In the records below, find the line containing "В Подмосковье 8 июня (487, 2435)" and the line containing "Robin Zuck –". Give again exactly those lines and every line between them, omitting the pictures.

● **WORKING DATA**
....

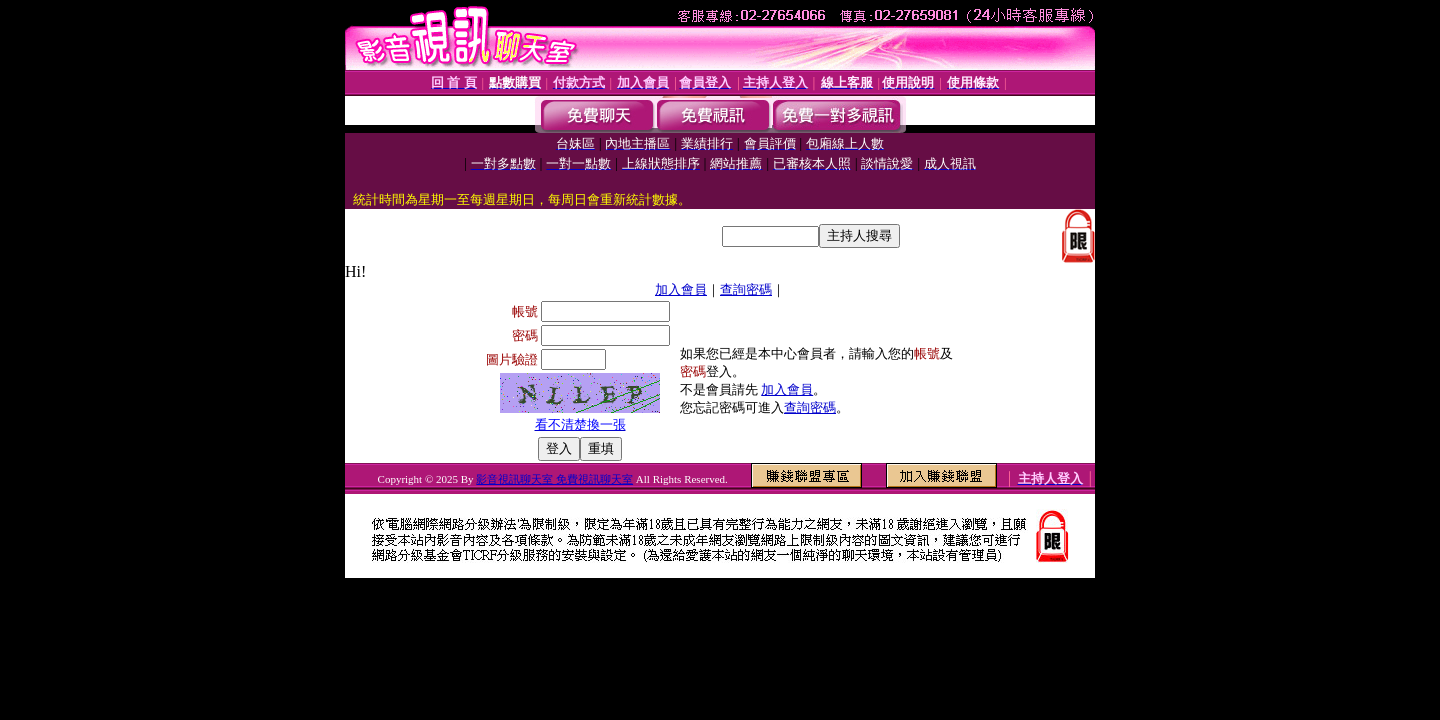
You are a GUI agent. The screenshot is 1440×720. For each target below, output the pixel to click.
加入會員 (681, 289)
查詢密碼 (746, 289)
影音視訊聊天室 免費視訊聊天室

....

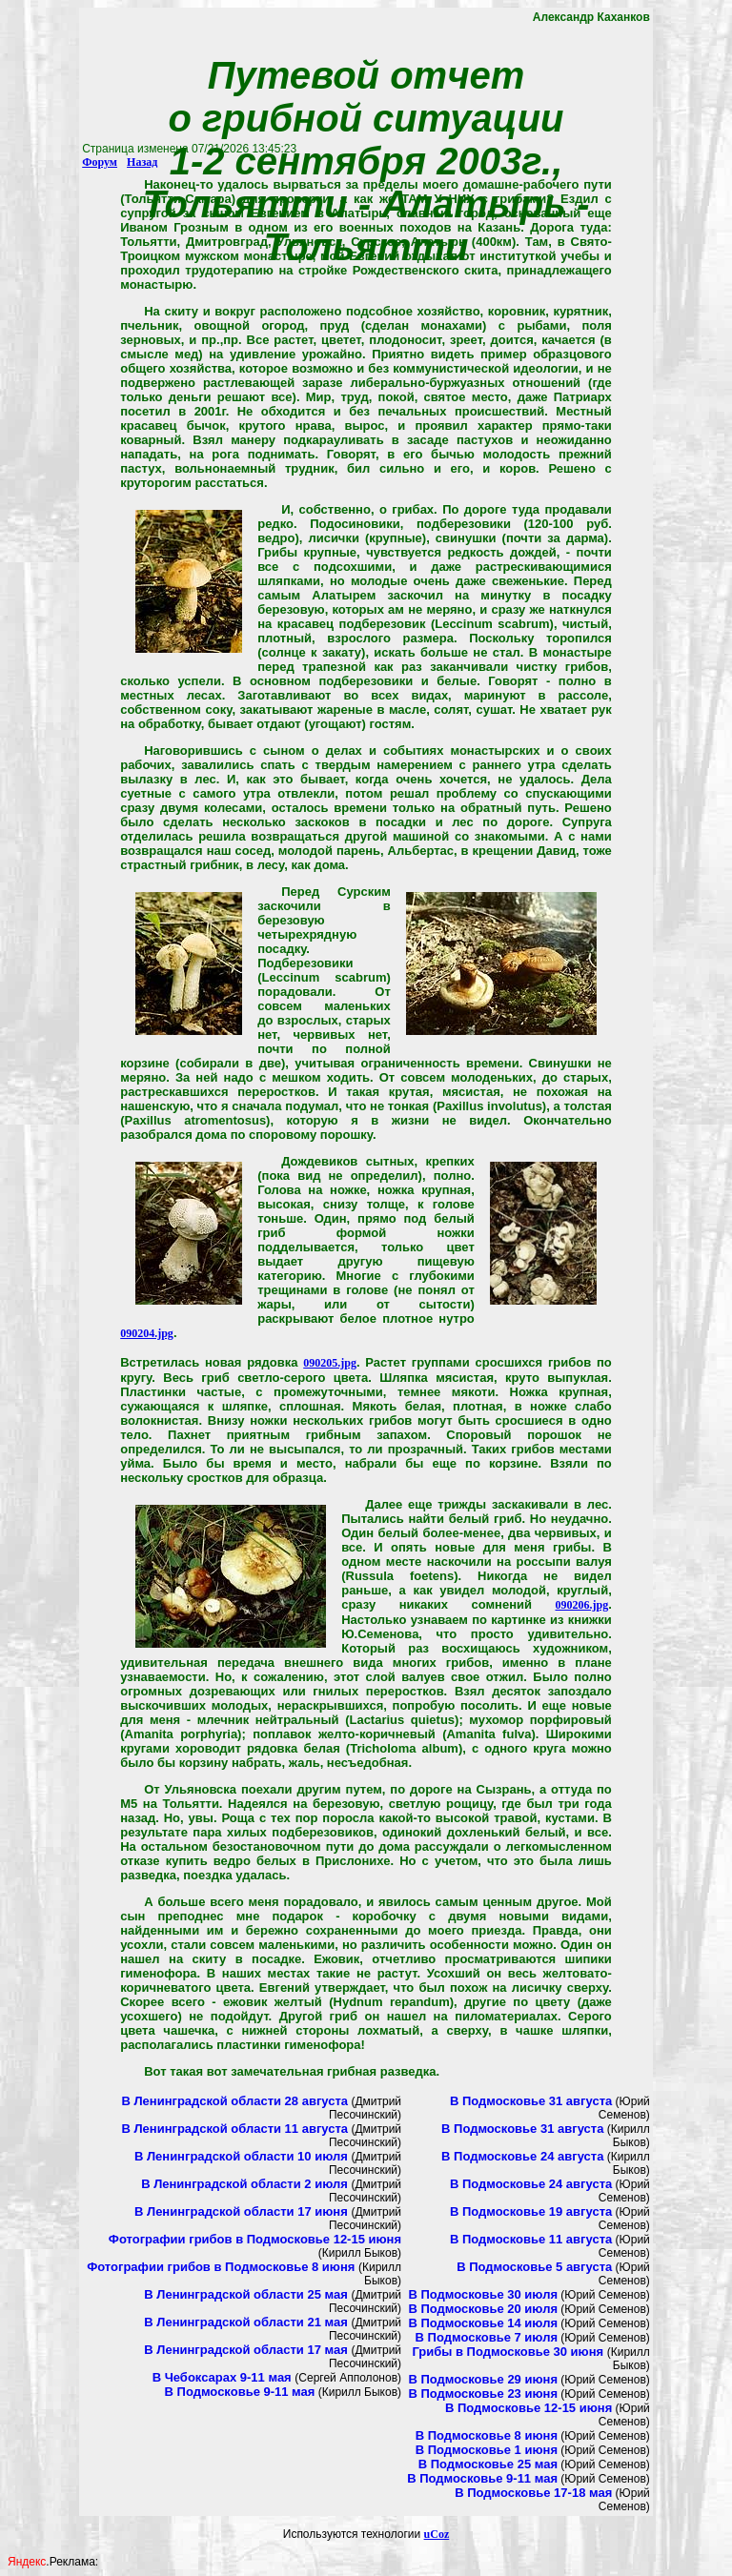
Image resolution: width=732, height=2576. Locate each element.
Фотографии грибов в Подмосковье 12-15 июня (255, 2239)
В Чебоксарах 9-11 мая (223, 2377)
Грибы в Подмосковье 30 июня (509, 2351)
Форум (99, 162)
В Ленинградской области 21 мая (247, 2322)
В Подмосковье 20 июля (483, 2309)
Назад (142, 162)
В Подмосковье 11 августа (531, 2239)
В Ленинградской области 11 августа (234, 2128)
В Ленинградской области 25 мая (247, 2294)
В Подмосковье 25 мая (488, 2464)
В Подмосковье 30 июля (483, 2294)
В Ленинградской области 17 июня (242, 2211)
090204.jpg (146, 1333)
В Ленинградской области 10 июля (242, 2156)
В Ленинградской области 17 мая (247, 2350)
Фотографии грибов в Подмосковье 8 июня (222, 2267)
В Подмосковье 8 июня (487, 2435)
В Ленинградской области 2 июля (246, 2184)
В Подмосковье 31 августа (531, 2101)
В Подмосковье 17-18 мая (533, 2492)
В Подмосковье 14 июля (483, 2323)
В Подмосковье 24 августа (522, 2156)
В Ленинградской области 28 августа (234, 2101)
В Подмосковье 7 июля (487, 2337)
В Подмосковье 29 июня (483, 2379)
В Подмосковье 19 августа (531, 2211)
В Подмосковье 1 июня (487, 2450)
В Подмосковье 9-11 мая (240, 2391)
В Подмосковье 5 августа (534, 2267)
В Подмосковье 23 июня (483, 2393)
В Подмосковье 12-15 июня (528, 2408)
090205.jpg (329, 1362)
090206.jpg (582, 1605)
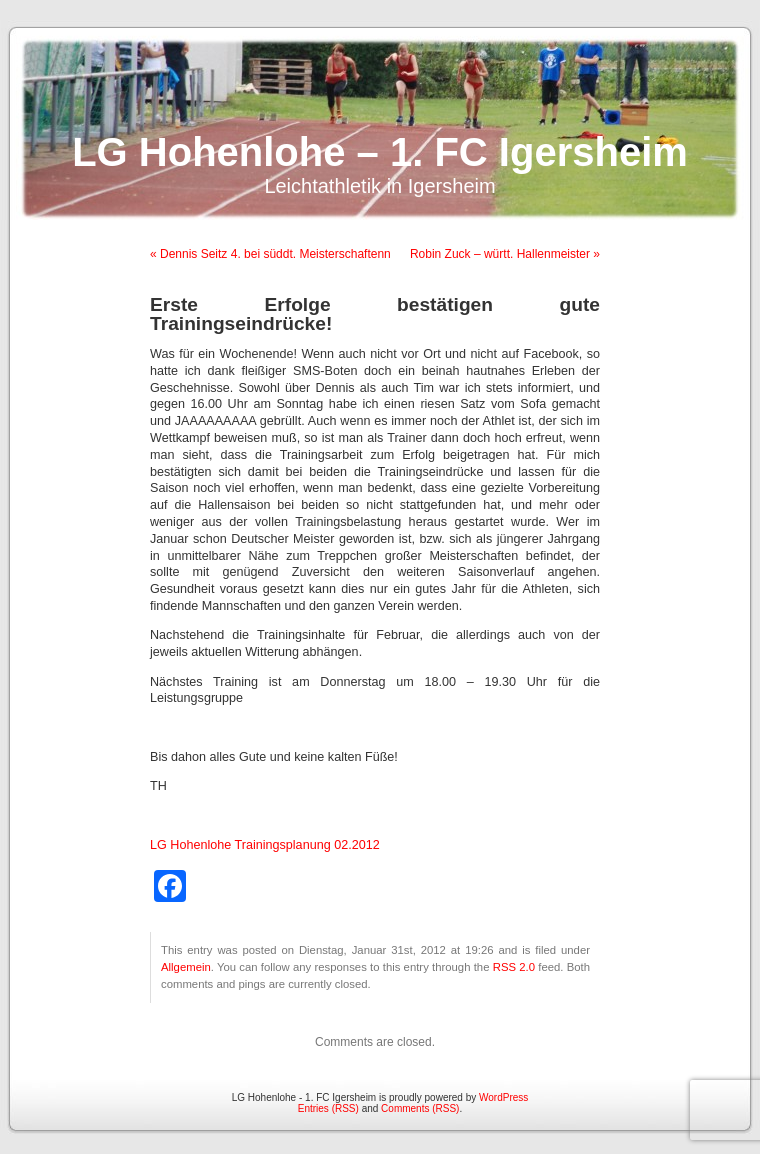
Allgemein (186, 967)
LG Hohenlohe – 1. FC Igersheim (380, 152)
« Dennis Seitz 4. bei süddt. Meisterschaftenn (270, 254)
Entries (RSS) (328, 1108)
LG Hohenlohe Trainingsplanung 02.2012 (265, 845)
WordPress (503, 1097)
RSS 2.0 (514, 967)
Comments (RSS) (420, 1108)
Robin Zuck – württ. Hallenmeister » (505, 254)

....

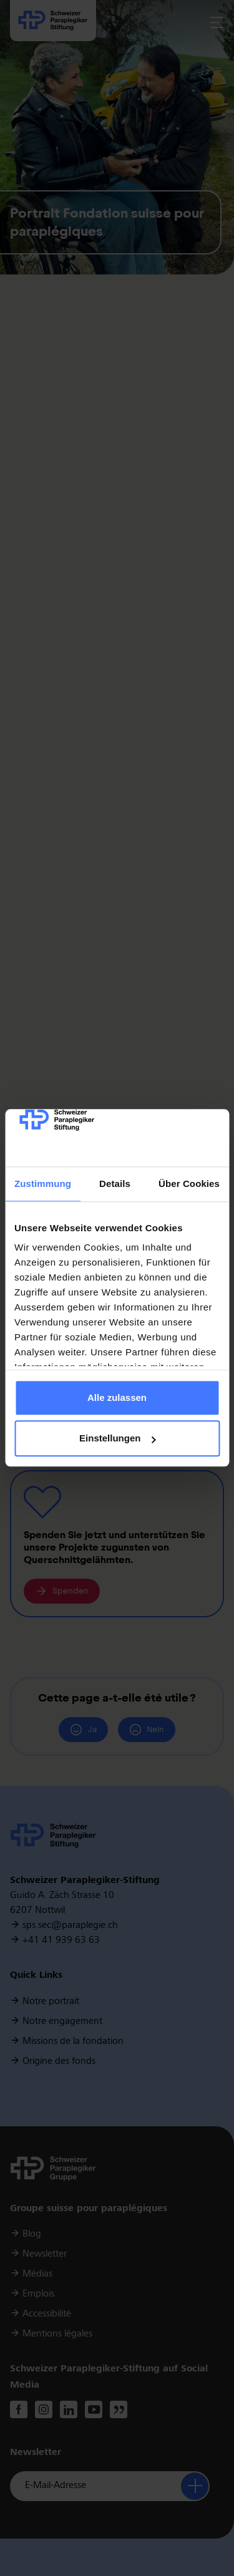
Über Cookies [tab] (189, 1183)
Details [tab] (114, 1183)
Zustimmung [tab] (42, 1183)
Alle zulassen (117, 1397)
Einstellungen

....

● **EXERCISE RESULT**
В Подмосковье 8 июня (487, 2435)
В Ленинградской области 2 июля (246, 2184)
В Подмосковье 31 августа (531, 2101)
В Подмосковье 17-18 мая (533, 2492)
В Подмосковье 14 июля (483, 2323)
В Подмосковье 24 августа (522, 2156)
В Ленинградской области 28 августа (234, 2101)
В Подмосковье 7 июля (487, 2337)
В Подмосковье 29 июня (483, 2379)
В Подмосковье 19 августа (531, 2211)
В Подмосковье 1 июня (487, 2450)
В Подмосковье 9-11 мая (240, 2391)
В Подмосковье 5 августа (534, 2267)
В Подмосковье 23 июня (483, 2393)
В Подмосковье 12-15 июня (528, 2408)
090205.jpg (329, 1362)
090206.jpg (582, 1605)
Allgemein (186, 967)
LG Hohenlohe – 1. FC Igersheim (380, 152)
« Dennis Seitz 4. bei süddt. Meisterschaftenn (270, 254)
Entries (RSS) (328, 1108)
LG Hohenlohe Trainingsplanung 02.2012 (265, 845)
WordPress (503, 1097)
RSS 2.0 (514, 967)
Comments (RSS) (420, 1108)
Robin Zuck – württ. Hallenmeister » (505, 254)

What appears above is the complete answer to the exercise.